▶ Records shown
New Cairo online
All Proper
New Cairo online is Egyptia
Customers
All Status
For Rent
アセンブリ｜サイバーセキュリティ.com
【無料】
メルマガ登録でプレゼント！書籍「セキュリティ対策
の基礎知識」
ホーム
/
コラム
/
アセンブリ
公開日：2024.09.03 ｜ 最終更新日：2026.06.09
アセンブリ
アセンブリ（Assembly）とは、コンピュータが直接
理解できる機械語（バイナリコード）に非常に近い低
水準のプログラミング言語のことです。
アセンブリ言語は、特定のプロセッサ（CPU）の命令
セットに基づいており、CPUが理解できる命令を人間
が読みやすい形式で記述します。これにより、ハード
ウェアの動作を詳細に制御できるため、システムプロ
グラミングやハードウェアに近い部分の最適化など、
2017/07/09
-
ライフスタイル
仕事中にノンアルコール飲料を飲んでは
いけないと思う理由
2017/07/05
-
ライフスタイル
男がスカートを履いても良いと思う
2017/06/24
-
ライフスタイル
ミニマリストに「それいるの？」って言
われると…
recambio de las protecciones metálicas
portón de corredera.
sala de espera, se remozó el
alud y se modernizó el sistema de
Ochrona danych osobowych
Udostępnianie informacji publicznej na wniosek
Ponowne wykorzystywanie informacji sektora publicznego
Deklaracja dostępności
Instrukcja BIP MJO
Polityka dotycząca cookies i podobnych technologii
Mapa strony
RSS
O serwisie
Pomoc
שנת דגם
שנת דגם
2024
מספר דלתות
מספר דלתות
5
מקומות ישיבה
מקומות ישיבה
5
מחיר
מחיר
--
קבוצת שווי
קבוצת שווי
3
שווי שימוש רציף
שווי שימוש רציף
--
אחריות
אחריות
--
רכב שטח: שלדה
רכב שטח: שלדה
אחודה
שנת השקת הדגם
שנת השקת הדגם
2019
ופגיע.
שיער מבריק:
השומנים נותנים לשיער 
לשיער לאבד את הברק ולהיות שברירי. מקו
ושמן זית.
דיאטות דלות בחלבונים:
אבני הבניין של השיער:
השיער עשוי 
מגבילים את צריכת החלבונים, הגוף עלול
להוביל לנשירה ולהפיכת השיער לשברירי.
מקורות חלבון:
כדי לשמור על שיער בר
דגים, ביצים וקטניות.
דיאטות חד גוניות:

▶ Task instructions
Word for word, write out each entry shown above.

▶ Exercise solution
New Cairo online
All Proper
New Cairo online is Egyptia
Customers
All Status
For Rent
アセンブリ｜サイバーセキュリティ.com
【無料】
メルマガ登録でプレゼント！書籍「セキュリティ対策
の基礎知識」
ホーム
/
コラム
/
アセンブリ
公開日：2024.09.03 ｜ 最終更新日：2026.06.09
アセンブリ
アセンブリ（Assembly）とは、コンピュータが直接
理解できる機械語（バイナリコード）に非常に近い低
水準のプログラミング言語のことです。
アセンブリ言語は、特定のプロセッサ（CPU）の命令
セットに基づいており、CPUが理解できる命令を人間
が読みやすい形式で記述します。これにより、ハード
ウェアの動作を詳細に制御できるため、システムプロ
グラミングやハードウェアに近い部分の最適化など、
2017/07/09
-
ライフスタイル
仕事中にノンアルコール飲料を飲んでは
いけないと思う理由
2017/07/05
-
ライフスタイル
男がスカートを履いても良いと思う
2017/06/24
-
ライフスタイル
ミニマリストに「それいるの？」って言
われると…
recambio de las protecciones metálicas
portón de corredera.
sala de espera, se remozó el
alud y se modernizó el sistema de
Ochrona danych osobowych
Udostępnianie informacji publicznej na wniosek
Ponowne wykorzystywanie informacji sektora publicznego
Deklaracja dostępności
Instrukcja BIP MJO
Polityka dotycząca cookies i podobnych technologii
Mapa strony
RSS
O serwisie
Pomoc
שנת דגם
שנת דגם
2024
מספר דלתות
מספר דלתות
5
מקומות ישיבה
מקומות ישיבה
5
מחיר
מחיר
--
קבוצת שווי
קבוצת שווי
3
שווי שימוש רציף
שווי שימוש רציף
--
אחריות
אחריות
--
רכב שטח: שלדה
רכב שטח: שלדה
אחודה
שנת השקת הדגם
שנת השקת הדגם
2019
ופגיע.
שיער מבריק:
השומנים נותנים לשיער 
לשיער לאבד את הברק ולהיות שברירי. מקו
ושמן זית.
דיאטות דלות בחלבונים:
אבני הבניין של השיער:
השיער עשוי 
מגבילים את צריכת החלבונים, הגוף עלול
להוביל לנשירה ולהפיכת השיער לשברירי.
מקורות חלבון:
כדי לשמור על שיער בר
דגים, ביצים וקטניות.
דיאטות חד גוניות:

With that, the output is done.